What is needed:
What you return must be every line below that includes the word "Spiele".

■ ■ ■ ■

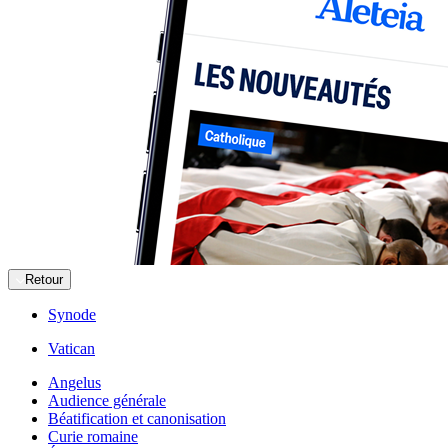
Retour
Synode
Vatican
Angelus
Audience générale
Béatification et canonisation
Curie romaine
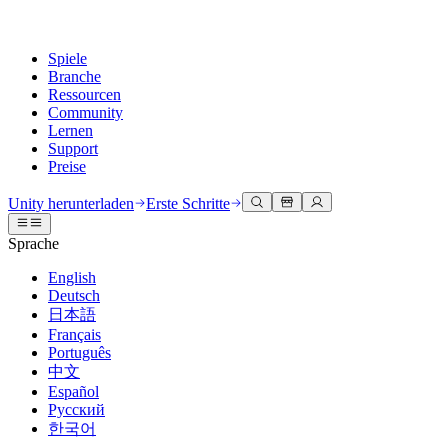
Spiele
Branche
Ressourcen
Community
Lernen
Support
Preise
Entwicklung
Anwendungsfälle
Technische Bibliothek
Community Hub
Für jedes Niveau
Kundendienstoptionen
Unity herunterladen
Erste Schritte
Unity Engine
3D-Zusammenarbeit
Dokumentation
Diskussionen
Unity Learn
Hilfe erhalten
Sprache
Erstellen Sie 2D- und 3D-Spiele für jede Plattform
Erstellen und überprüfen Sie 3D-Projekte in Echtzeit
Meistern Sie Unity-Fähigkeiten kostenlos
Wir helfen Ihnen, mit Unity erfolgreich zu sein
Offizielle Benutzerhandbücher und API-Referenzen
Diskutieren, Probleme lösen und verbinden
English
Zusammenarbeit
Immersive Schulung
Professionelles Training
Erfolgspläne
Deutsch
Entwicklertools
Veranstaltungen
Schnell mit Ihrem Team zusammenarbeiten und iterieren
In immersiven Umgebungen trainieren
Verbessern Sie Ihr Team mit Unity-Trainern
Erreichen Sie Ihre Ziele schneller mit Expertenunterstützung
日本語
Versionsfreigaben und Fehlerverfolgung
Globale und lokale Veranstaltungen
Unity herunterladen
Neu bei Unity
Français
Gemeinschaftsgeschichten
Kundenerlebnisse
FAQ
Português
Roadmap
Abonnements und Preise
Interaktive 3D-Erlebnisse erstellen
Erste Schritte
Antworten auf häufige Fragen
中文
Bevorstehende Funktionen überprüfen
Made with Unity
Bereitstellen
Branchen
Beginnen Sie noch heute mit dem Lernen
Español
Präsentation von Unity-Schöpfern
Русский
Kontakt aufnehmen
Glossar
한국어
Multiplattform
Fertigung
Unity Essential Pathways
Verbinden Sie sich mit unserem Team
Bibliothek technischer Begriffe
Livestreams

■ ■ ■ ■

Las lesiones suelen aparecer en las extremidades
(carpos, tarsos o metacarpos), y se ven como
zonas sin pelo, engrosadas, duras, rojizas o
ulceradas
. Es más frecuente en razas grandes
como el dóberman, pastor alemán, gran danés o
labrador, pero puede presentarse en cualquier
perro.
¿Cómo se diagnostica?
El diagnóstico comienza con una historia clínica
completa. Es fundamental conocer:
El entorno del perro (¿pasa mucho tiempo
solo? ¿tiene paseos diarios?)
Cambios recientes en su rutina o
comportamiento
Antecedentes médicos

■ ■ ■ ■

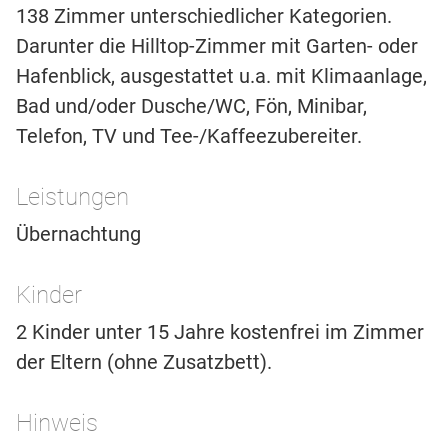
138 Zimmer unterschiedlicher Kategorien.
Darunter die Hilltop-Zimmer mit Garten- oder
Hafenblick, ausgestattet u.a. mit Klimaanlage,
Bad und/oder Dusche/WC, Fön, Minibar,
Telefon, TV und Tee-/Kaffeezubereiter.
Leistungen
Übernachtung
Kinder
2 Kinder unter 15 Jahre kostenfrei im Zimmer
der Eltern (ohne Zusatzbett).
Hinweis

■ ■ ■ ■

Answer box:
Spiele
Erstellen Sie 2D- und 3D-Spiele für jede Plattform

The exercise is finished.